§ Given entries
···

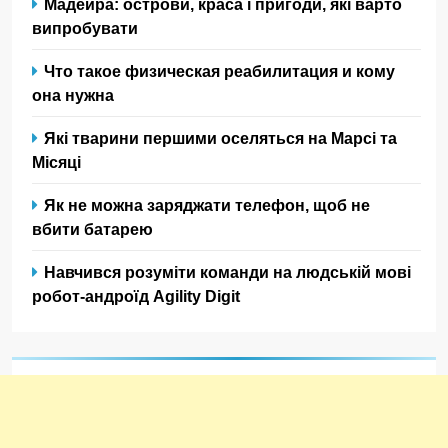
Мадейра: острови, краса і пригоди, які варто
випробувати
Что такое физическая реабилитация и кому
она нужна
Які тварини першими оселяться на Марсі та
Місяці
Як не можна заряджати телефон, щоб не
вбити батарею
Навчився розуміти команди на людській мові
робот-андроїд Agility Digit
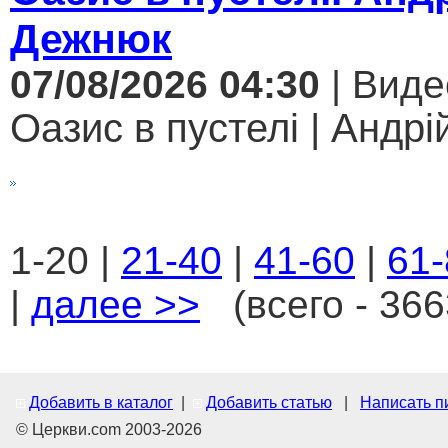
Дежнюк
07/08/2026 04:30
| Виде
Оазис в пустелі | Андрі
1-20 |
21-40
|
41-60
|
61-
|
далее >>
(всего - 366
Добавить в каталог
|
Добавить статью
|
Написать п
© Церкви.com 2003-2026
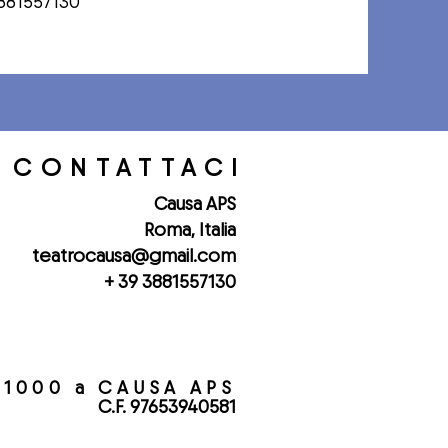
881557130
CONTATTACI
Causa APS
Roma, Italia
teatrocausa@gmail.com
+ 39 3881557130
5x1000 a CAUSA APS
C.F. 97653940581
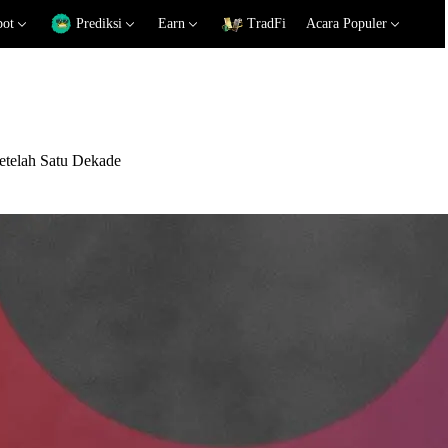
pot
Prediksi
Earn
TradFi
Acara Populer
telah Satu Dekade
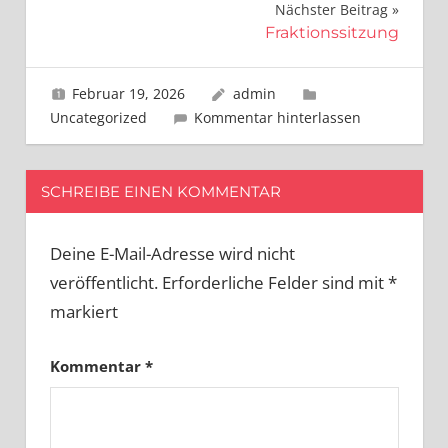
Nächster Beitrag
Fraktionssitzung
Februar 19, 2026
admin
Uncategorized
Kommentar hinterlassen
SCHREIBE EINEN KOMMENTAR
Deine E-Mail-Adresse wird nicht
veröffentlicht.
Erforderliche Felder sind mit
*
markiert
Kommentar
*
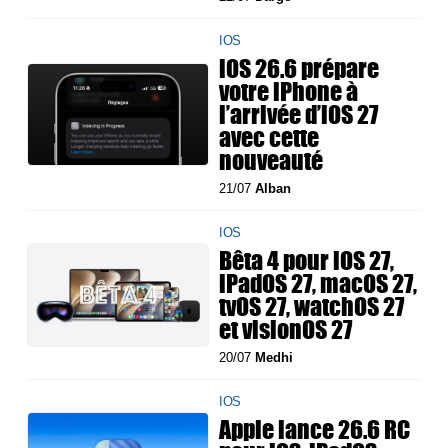
IOS
iOS 26.6 prépare
votre iPhone à
l’arrivée d’iOS 27
avec cette
nouveauté
21/07
Alban
IOS
Bêta 4 pour iOS 27,
iPadOS 27, macOS 27,
tvOS 27, watchOS 27
et visionOS 27
20/07
Medhi
IOS
Apple lance 26.6 RC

···

§ Problem description
The copy should run from the first line of the material above through the line with "Acara Populer", repeated exactly and without pictures.

§ Solved exercise
Мадейра: острови, краса і пригоди, які варто
випробувати
Что такое физическая реабилитация и кому
она нужна
Які тварини першими оселяться на Марсі та
Місяці
Як не можна заряджати телефон, щоб не
вбити батарею
Навчився розуміти команди на людській мові
робот-андроїд Agility Digit
Дежнюк
07/08/2026 04:30
| Виде
Оазис в пустелі | Андрі
1-20 |
21-40
|
41-60
|
61-
|
далее >>
(всего - 366
Добавить в каталог
|
Добавить статью
|
Написать п
© Церкви.com 2003-2026
881557130
CONTATTACI
Causa APS
Roma, Italia
teatrocausa@gmail.com
+ 39 3881557130
5x1000 a CAUSA APS
C.F. 97653940581
pot
Prediksi
Earn
TradFi
Acara Populer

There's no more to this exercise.